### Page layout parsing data
=== Section Start ===
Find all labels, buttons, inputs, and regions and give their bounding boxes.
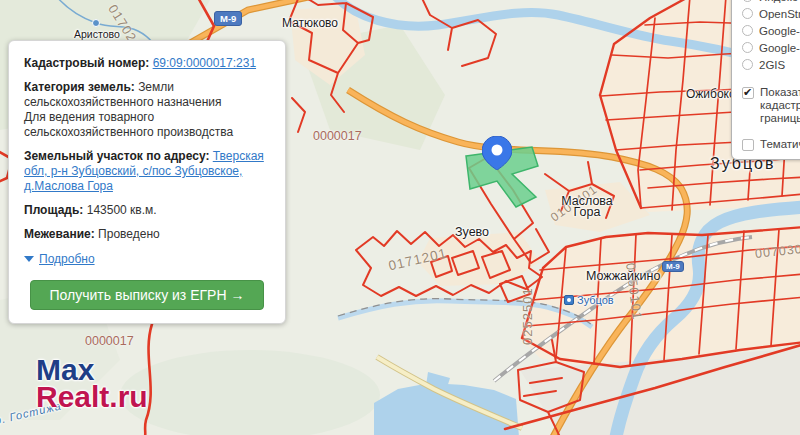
category-row: Категория земель: Земли сельскохозяйстве… (24, 80, 270, 140)
place-label-zuevo: Зуево (455, 225, 489, 239)
station-name: Зубцов (577, 294, 614, 306)
road-badge-m9: М-9 (662, 261, 684, 272)
layer-option-openstreetmap[interactable]: OpenStreetMap (742, 5, 800, 22)
cadastral-number-label: Кадастровый номер: (24, 56, 149, 70)
overlay-label: Показать кадастровые границы участков (760, 86, 800, 125)
railway-station-label: Зубцов (564, 294, 614, 306)
place-label-aristovo: Аристово (74, 28, 120, 40)
place-label-matyukovo: Матюково (282, 16, 338, 30)
cadastral-number-link[interactable]: 69:09:0000017:231 (153, 56, 256, 70)
overlay-option-thematic-map[interactable]: Тематическая карта (742, 138, 800, 151)
checkbox-icon[interactable] (742, 139, 754, 151)
area-label: Площадь: (24, 203, 83, 217)
cadastral-quarter-label: 0252501 (520, 287, 535, 345)
maxrealt-logo: Max Realt.ru (36, 356, 148, 410)
layer-option-google-map[interactable]: Google-карта (742, 22, 800, 39)
train-station-icon (564, 295, 574, 305)
map-viewport[interactable]: Матюково Аристово Ожибоково Зубцов Масло… (0, 0, 800, 435)
get-egrn-extract-button[interactable]: Получить выписку из ЕГРН → (30, 280, 264, 310)
place-label-mozhzhaykino: Можжайкино (586, 269, 660, 283)
cadastral-quarter-label: 0000017 (313, 129, 362, 143)
cadastral-number-row: Кадастровый номер: 69:09:0000017:231 (24, 56, 270, 71)
radio-icon[interactable] (742, 59, 753, 70)
survey-row: Межевание: Проведено (24, 227, 270, 242)
category-label: Категория земель: (24, 80, 135, 94)
survey-label: Межевание: (24, 227, 95, 241)
overlay-label: Тематическая карта (760, 138, 800, 151)
layer-label: Google-спутник (759, 42, 800, 54)
survey-value: Проведено (98, 227, 160, 241)
cadastral-quarter-label: 0000017 (85, 334, 134, 348)
radio-icon[interactable] (742, 0, 753, 2)
details-toggle[interactable]: Подробно (24, 252, 95, 267)
layer-label: 2GIS (759, 59, 785, 71)
layer-option-google-satellite[interactable]: Google-спутник (742, 39, 800, 56)
logo-line2: Realt.ru (36, 383, 148, 410)
details-link-label: Подробно (39, 252, 95, 267)
area-value: 143500 кв.м. (87, 203, 157, 217)
category-note: Для ведения товарного сельскохозяйственн… (24, 110, 270, 140)
parcel-info-card: Кадастровый номер: 69:09:0000017:231 Кат… (8, 40, 286, 324)
address-label: Земельный участок по адресу: (24, 149, 209, 163)
layer-label: Яндекс-карта (759, 0, 800, 3)
layers-panel: Яндекс-карта OpenStreetMap Google-карта … (731, 0, 800, 160)
area-row: Площадь: 143500 кв.м. (24, 203, 270, 218)
radio-icon[interactable] (742, 42, 753, 53)
map-pin[interactable] (482, 136, 512, 170)
collapse-triangle-icon (24, 256, 34, 262)
category-line: Категория земель: Земли сельскохозяйстве… (24, 80, 270, 110)
overlay-option-cadastral-borders[interactable]: Показать кадастровые границы участков (742, 86, 800, 125)
maslova-line2: Гора (556, 207, 618, 218)
layer-label: Google-карта (759, 25, 800, 37)
radio-icon[interactable] (742, 8, 753, 19)
layer-label: OpenStreetMap (759, 8, 800, 20)
place-label-maslova-gora: Маслова Гора (556, 196, 618, 218)
button-row: Получить выписку из ЕГРН → (24, 280, 270, 310)
radio-icon[interactable] (742, 25, 753, 36)
address-row: Земельный участок по адресу: Тверская об… (24, 149, 270, 194)
layer-option-2gis[interactable]: 2GIS (742, 56, 800, 73)
logo-line1: Max (36, 356, 148, 383)
checkbox-icon[interactable] (742, 87, 754, 99)
road-badge-m9: М-9 (214, 11, 242, 26)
=== Section End ===
### Problem description
A verbatim copy of the data, free of pictures, is the expected answer.

### Written answer
Find all labels, buttons, inputs, and regions and give their bounding boxes.
category-row: Категория земель: Земли сельскохозяйстве… (24, 80, 270, 140)
place-label-zuevo: Зуево (455, 225, 489, 239)
station-name: Зубцов (577, 294, 614, 306)
road-badge-m9: М-9 (662, 261, 684, 272)
layer-option-openstreetmap[interactable]: OpenStreetMap (742, 5, 800, 22)
cadastral-number-label: Кадастровый номер: (24, 56, 149, 70)
overlay-label: Показать кадастровые границы участков (760, 86, 800, 125)
railway-station-label: Зубцов (564, 294, 614, 306)
place-label-aristovo: Аристово (74, 28, 120, 40)
place-label-matyukovo: Матюково (282, 16, 338, 30)
cadastral-number-link[interactable]: 69:09:0000017:231 (153, 56, 256, 70)
overlay-option-thematic-map[interactable]: Тематическая карта (742, 138, 800, 151)
checkbox-icon[interactable] (742, 139, 754, 151)
area-label: Площадь: (24, 203, 83, 217)
cadastral-quarter-label: 0252501 (520, 287, 535, 345)
maxrealt-logo: Max Realt.ru (36, 356, 148, 410)
layer-option-google-map[interactable]: Google-карта (742, 22, 800, 39)
train-station-icon (564, 295, 574, 305)
map-viewport[interactable]: Матюково Аристово Ожибоково Зубцов Масло… (0, 0, 800, 435)
get-egrn-extract-button[interactable]: Получить выписку из ЕГРН → (30, 280, 264, 310)
place-label-mozhzhaykino: Можжайкино (586, 269, 660, 283)
cadastral-quarter-label: 0000017 (313, 129, 362, 143)
cadastral-number-row: Кадастровый номер: 69:09:0000017:231 (24, 56, 270, 71)
radio-icon[interactable] (742, 59, 753, 70)
survey-row: Межевание: Проведено (24, 227, 270, 242)
category-label: Категория земель: (24, 80, 135, 94)
survey-label: Межевание: (24, 227, 95, 241)
overlay-label: Тематическая карта (760, 138, 800, 151)
layer-label: Google-спутник (759, 42, 800, 54)
survey-value: Проведено (98, 227, 160, 241)
cadastral-quarter-label: 0000017 (85, 334, 134, 348)
radio-icon[interactable] (742, 0, 753, 2)
details-toggle[interactable]: Подробно (24, 252, 95, 267)
layer-label: 2GIS (759, 59, 785, 71)
layer-option-google-satellite[interactable]: Google-спутник (742, 39, 800, 56)
logo-line2: Realt.ru (36, 383, 148, 410)
details-link-label: Подробно (39, 252, 95, 267)
area-value: 143500 кв.м. (87, 203, 157, 217)
category-note: Для ведения товарного сельскохозяйственн… (24, 110, 270, 140)
parcel-info-card: Кадастровый номер: 69:09:0000017:231 Кат… (8, 40, 286, 324)
address-label: Земельный участок по адресу: (24, 149, 209, 163)
layer-label: Яндекс-карта (759, 0, 800, 3)
layers-panel: Яндекс-карта OpenStreetMap Google-карта … (731, 0, 800, 160)
area-row: Площадь: 143500 кв.м. (24, 203, 270, 218)
radio-icon[interactable] (742, 42, 753, 53)
map-pin[interactable] (482, 136, 512, 170)
collapse-triangle-icon (24, 256, 34, 262)
category-line: Категория земель: Земли сельскохозяйстве… (24, 80, 270, 110)
overlay-option-cadastral-borders[interactable]: Показать кадастровые границы участков (742, 86, 800, 125)
maslova-line2: Гора (556, 207, 618, 218)
layer-label: Google-карта (759, 25, 800, 37)
radio-icon[interactable] (742, 8, 753, 19)
layer-label: OpenStreetMap (759, 8, 800, 20)
place-label-maslova-gora: Маслова Гора (556, 196, 618, 218)
button-row: Получить выписку из ЕГРН → (24, 280, 270, 310)
radio-icon[interactable] (742, 25, 753, 36)
address-row: Земельный участок по адресу: Тверская об… (24, 149, 270, 194)
layer-option-2gis[interactable]: 2GIS (742, 56, 800, 73)
logo-line1: Max (36, 356, 148, 383)
checkbox-icon[interactable] (742, 87, 754, 99)
road-badge-m9: М-9 (214, 11, 242, 26)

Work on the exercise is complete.